▶ [EXERCISE MATERIALS]
----
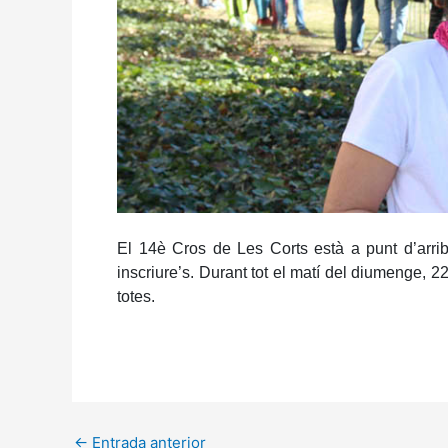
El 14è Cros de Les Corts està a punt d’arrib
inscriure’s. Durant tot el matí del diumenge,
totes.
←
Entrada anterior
----
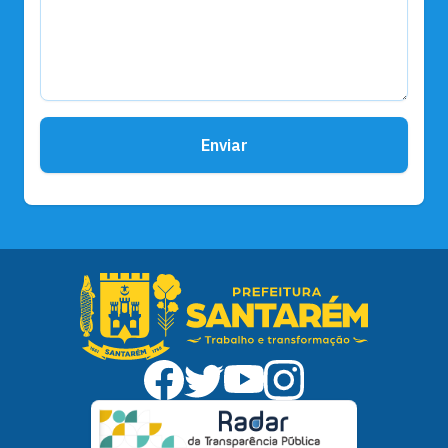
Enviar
----
▶ [TASK INSTRUCTIONS] In the listing above, find the line with "El 14è Cros de Les Corts està a punt d’arrib" and the line with "Entrada anterior"; set down exactly those two lines and every line between them, nothing more.

▶ [SOLUTION TO THE EXERCISE]
El 14è Cros de Les Corts està a punt d’arrib
inscriure’s. Durant tot el matí del diumenge,
totes.
←
Entrada anterior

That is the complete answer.